Neuroscientists are generally limited in the types of neural data that they can record from the human brain. The electroencephalograms or EEGs offer researchers the electrical activity of the read brain of the scalp, which is far from the real cells that produce this activity. Functional MRIs measure blood flow in the brain, which is an indirect brain activity. The two tools have transformed our understanding of the function and disease of the human brain. However, no method is capable of recording the precise spatial and temporal neuronal activity.

Researchers have worked with patients with epilepsy of Nyu Langone Medical Center, Columbia University Irving Medical Center and the University of Rochester Medical Center to measure a precise neuronal activity of the interior of the human brain. They worked with patients admitted to hospital for epilepsy monitoring.

As part of their surveillance, the electrodes have been temporarily implanted inside their brain so that doctors can better determine the area of ​​the brain where their crises come. These electrodes measure the electrical responses right next to where the neurons are active, offering much higher precision than standard methods such as EEG and IRMF.

The recruited participants were responsible for listening to a passage from an audio book at normal speed, then they were played at the same time at a slower speed. The researchers thought they might see a change in the neuronal time window that varied with the speed of speech. However, the differences they observed were not at least, indicating that the fundamental treatment unit is physical time – for example, 100 milliseconds – and not vocal structures such as words.

“This observation calls into question the intuitive idea that the treatment of our brain should be attached to the structures of the speech we hear, like the syllables or the words,” said Mesgarani, the main study of the study and an associate professor of electrical engineering in Columbia. “Instead, we have shown that the hearing cortex works on a fixed and internal time scale, independent of the sound structure.
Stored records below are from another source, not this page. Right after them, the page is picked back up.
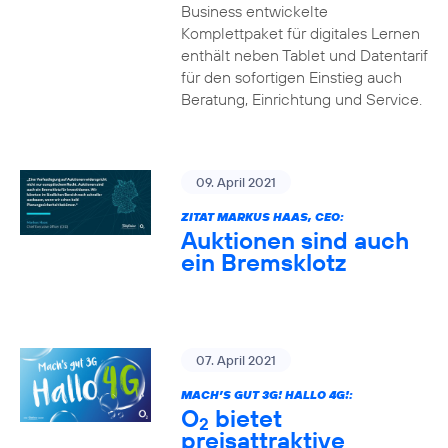
Business entwickelte
Komplettpaket für digitales Lernen
enthält neben Tablet und Datentarif
für den sofortigen Einstieg auch
Beratung, Einrichtung und Service.
09. April 2021
ZITAT MARKUS HAAS, CEO:
Auktionen sind auch
ein Bremsklotz
07. April 2021
MACH’S GUT 3G! HALLO 4G!:
O
bietet
2
preisattraktive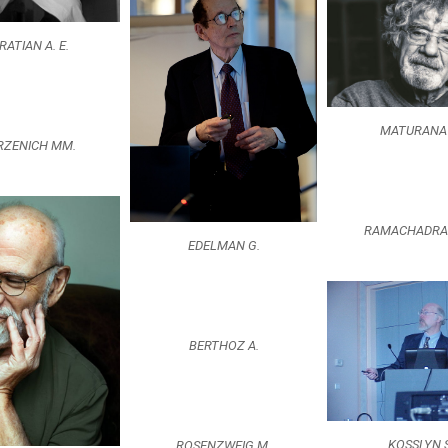
RATIAN A. E.
MATURANA 
RZENICH MM.
RAMACHADRAN
EDELMAN G.
BERTHOZ A.
KOSSLYN S
ROSENZWEIG M.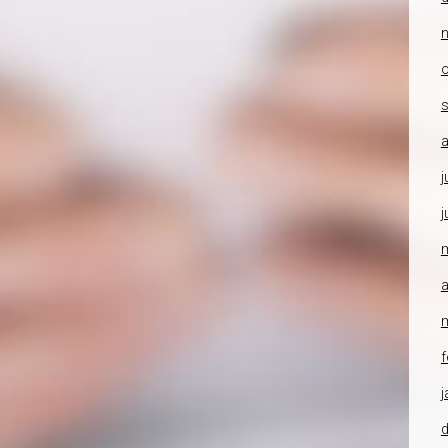
o
a
j
j
a
f
j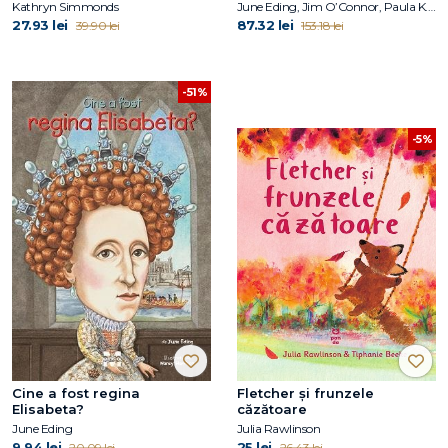
Kathryn Simmonds
June Eding, Jim O’Connor, Paula K. Manzanero, Janet B. Pascal, Pam Pollack, Meg Belviso
27.93 lei
87.32 lei
39.90 lei
153.18 lei
-51%
-5%
Cine a fost regina
Fletcher și frunzele
Elisabeta?
căzătoare
June Eding
Julia Rawlinson
9.94 lei
25 lei
20.09 lei
26.43 lei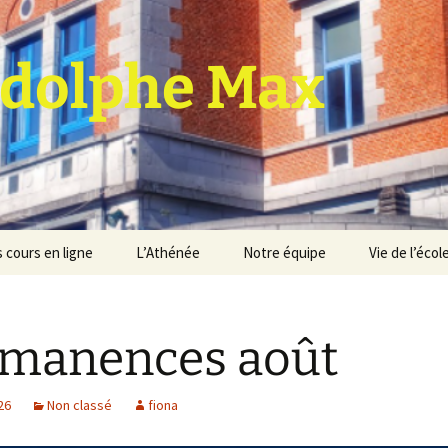
dolphe Max
 cours en ligne
L’Athénée
Notre équipe
Vie de l’écol
jet d’établissement
Espace professeurs
Projets éducatif et
pédagogique
manences août
Service de médiation
Règlement d’ordre
intérieur
Les Anciens
026
Non classé
fiona
Règlement général des
Conseil de participation
études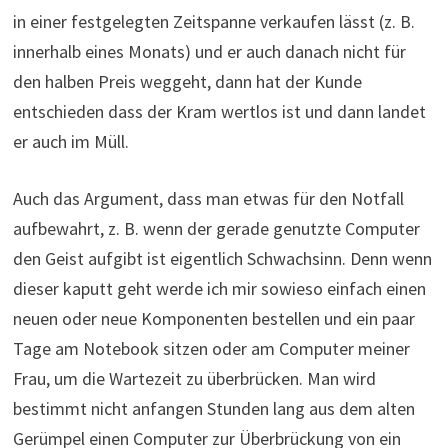
in einer festgelegten Zeitspanne verkaufen lässt (z. B.
innerhalb eines Monats) und er auch danach nicht für
den halben Preis weggeht, dann hat der Kunde
entschieden dass der Kram wertlos ist und dann landet
er auch im Müll.
Auch das Argument, dass man etwas für den Notfall
aufbewahrt, z. B. wenn der gerade genutzte Computer
den Geist aufgibt ist eigentlich Schwachsinn. Denn wenn
dieser kaputt geht werde ich mir sowieso einfach einen
neuen oder neue Komponenten bestellen und ein paar
Tage am Notebook sitzen oder am Computer meiner
Frau, um die Wartezeit zu überbrücken. Man wird
bestimmt nicht anfangen Stunden lang aus dem alten
Gerümpel einen Computer zur Überbrückung von ein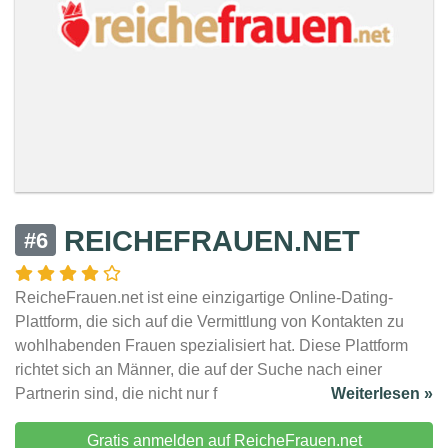
REICHEFRAUEN.NET
#6
ReicheFrauen.net ist eine einzigartige Online-Dating-
Plattform, die sich auf die Vermittlung von Kontakten zu
wohlhabenden Frauen spezialisiert hat. Diese Plattform
richtet sich an Männer, die auf der Suche nach einer
Partnerin sind, die nicht nur f
Weiterlesen »
Gratis anmelden auf ReicheFrauen.net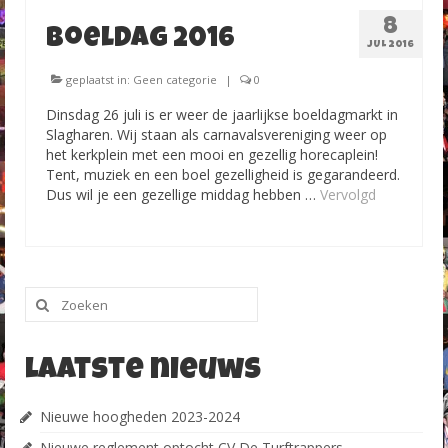
8
Boeldag 2016
Foto’s Carnaval 2015-2016
JUL 2016
Foto’s Carnaval 2016-2017
geplaatst in:
Geen categorie
|
0
Dinsdag 26 juli is er weer de jaarlijkse boeldagmarkt in
Foto`s Carnaval 2017-2018
Slagharen. Wij staan als carnavalsvereniging weer op
het kerkplein met een mooi en gezellig horecaplein!
Foto`s Carnaval 2018-2019
Tent, muziek en een boel gezelligheid is gegarandeerd.
Dus wil je een gezellige middag hebben …
Vervolgd
Contact
Zoeken
naar:
Laatste nieuws
Nieuwe hoogheden 2023-2024
Nieuwe reglement optocht CV De Turftrappers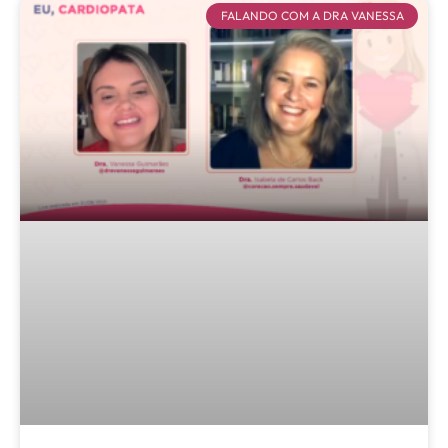
FALANDO COM A DRA VANESSA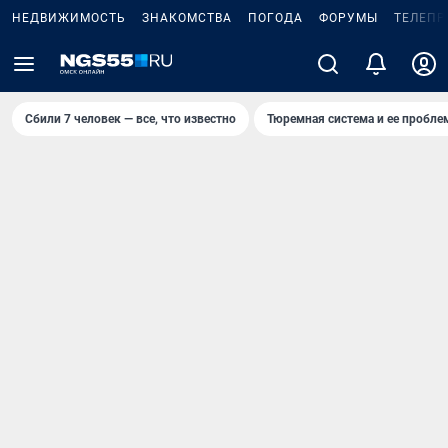
НЕДВИЖИМОСТЬ
ЗНАКОМСТВА
ПОГОДА
ФОРУМЫ
ТЕЛЕПР
Сбили 7 человек — все, что известно
Тюремная система и ее пробл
This provides a systematically timed flow of information that the higher brain regions must then interpret to derive linguistic sense.”

“The better we understand the treatment of speech, the better we think we will be able to understand what causes deficits in speaking,” said Norman-Haignere. “One thing that is exciting in this work line is that there are many people who have studied hearing, and many people who have studied language, but your brain needs to transform sounds that reach your ear in words, sentences and sentences.

“So understanding how the brain goes from something more based on something more based on language and how to model this transformation, is an exciting space in which we work.”

The other researchers include Guy McKhann and Catherine Schevon of Columbia University, and Orrin Devinsku, Werner Doyle and Adeen Flinker, Nyu Langone Medical Center.